Mais si Simenon nous dévoile son commissaire plus que de coutume, il n’en oublie pas de proposer un panel de personnages secondaires hétéroclites et hauts en couleur. Des victimes, la vieille tante impotente, avare, méfiante, qui trempe dans des affaires louches ou de sa nièce, simple, soumise, discrète, en passant par le neveu, un raté paranoïaque et déprimé, au voisin, ancien avocat condamné pour atteintes aux mœurs envers des mineurs ou bien la fille d’un autre voisin, une ado délurée et provocatrice. Chacun, ou presque, a une part d’ombre en lui et résonne alors les propos du commissaire pour qui rien ne différencie un criminel, avant qu’il passe à l’acte, d’une autre personne, laissant entendre que chacun, pour une raison ou une autre, peut un jour franchir la barrière. Maigret, lui, s’intéresse au criminel avant le passage à l’acte, après, ce n’est plus son affaire, c’est celle de la justice.

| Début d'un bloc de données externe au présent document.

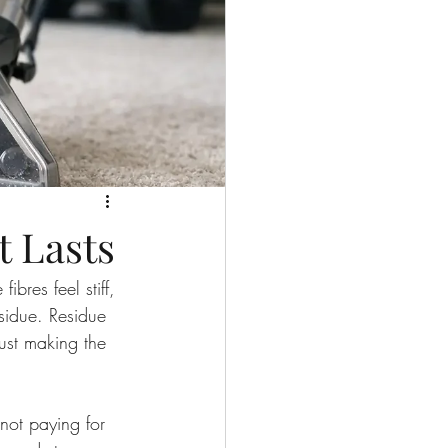
t Lasts
ibres feel stiff, 
esidue. Residue 
just making the 
not paying for 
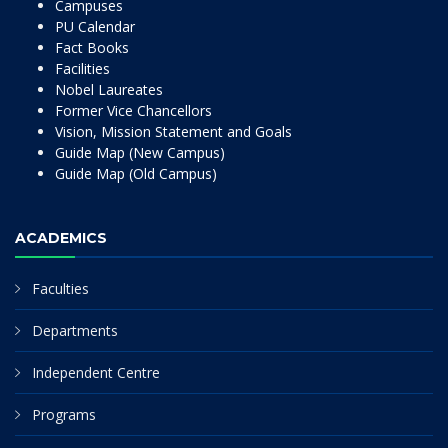
Campuses
PU Calendar
Fact Books
Facilities
Nobel Laureates
Former Vice Chancellors
Vision, Mission Statement and Goals
Guide Map (New Campus)
Guide Map (Old Campus)
ACADEMICS
Faculties
Departments
Independent Centre
Programs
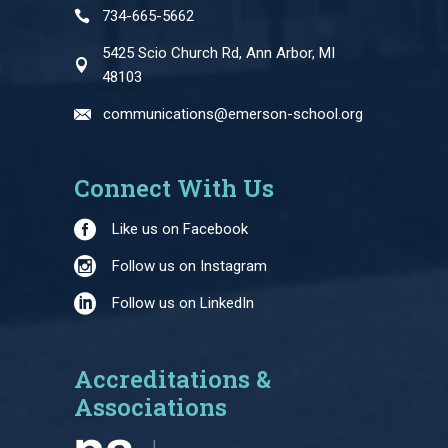
734-665-5662
5425 Scio Church Rd, Ann Arbor, MI
48103
communications@emerson-school.org
Connect With Us
Like us on Facebook
Follow us on Instagram
Follow us on LinkedIn
Accreditations &
Associations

Si on retrouve dans ce roman tout ce qui fait une bonne enquête du commissaire Maigret, ce roman offre plus encore que d’ordinaire. Certes, on retrouve cette confrontation des classes, souvent dans un champ géographique assez réduit (ici, un petit immeuble), mais là, la confrontation n’est pas une lutte, juste une exposition. Car, dans ce roman, il n’est pas tant question de mettre en avant les travers de chacun que de montrer le ressenti de Maigret face à ces travers.

On découvre ainsi un Maigret pudique, voire pudibond, choqué par l’attitude aguicheuse de certaines jeunes femmes.

Il est à noter que ce roman a eu les honneurs d’une adaptation cinématographique, réalisée par Maurice Tourneur et sortie en salles en 1944. Albert Préjean y interprète le rôle du commissaire à la pipe. Mais il est regrettable que le scénariste, le réalisateur et le comédien principal aient fourvoyé ou bien, mal compris, l’ambiance du roman, la psychologie du personnage phare, et que ce film ne soit, en fait qu’un roman policier classique au lieu d’être un « Commissaire Maigret ». Quitte à se démarquer du personnage littéraire, on préférera très largement les adaptations mettant en scène Jean Gabin dans le rôle de Maigret où l’acteur, à défaut d’être fidèle au personnage, livre une performance qui lui est propre et savoureuse. Ceci dit, Albert Préjean a interprété Maigret à deux autres reprises, pour les adaptations de « Picpus » et « Les caves du Majestic ».

Au final, un grand petit roman, composé un peu comme une étude de caractère sur le célèbre commissaire à la Pipe.

P.S. : Si je mets l’affiche du film en lieu de la couverture du livre, c’est, d’une, que l’affiche est belle et, de deux, pour rendre homme à André Gabriello, l’acteur jouant l’inspecteur Lucas à chaque fois auprès d’Albert Préjean et qui, dans « Cécile est morte » (et probablement les autres), lui vole la vedette allègrement.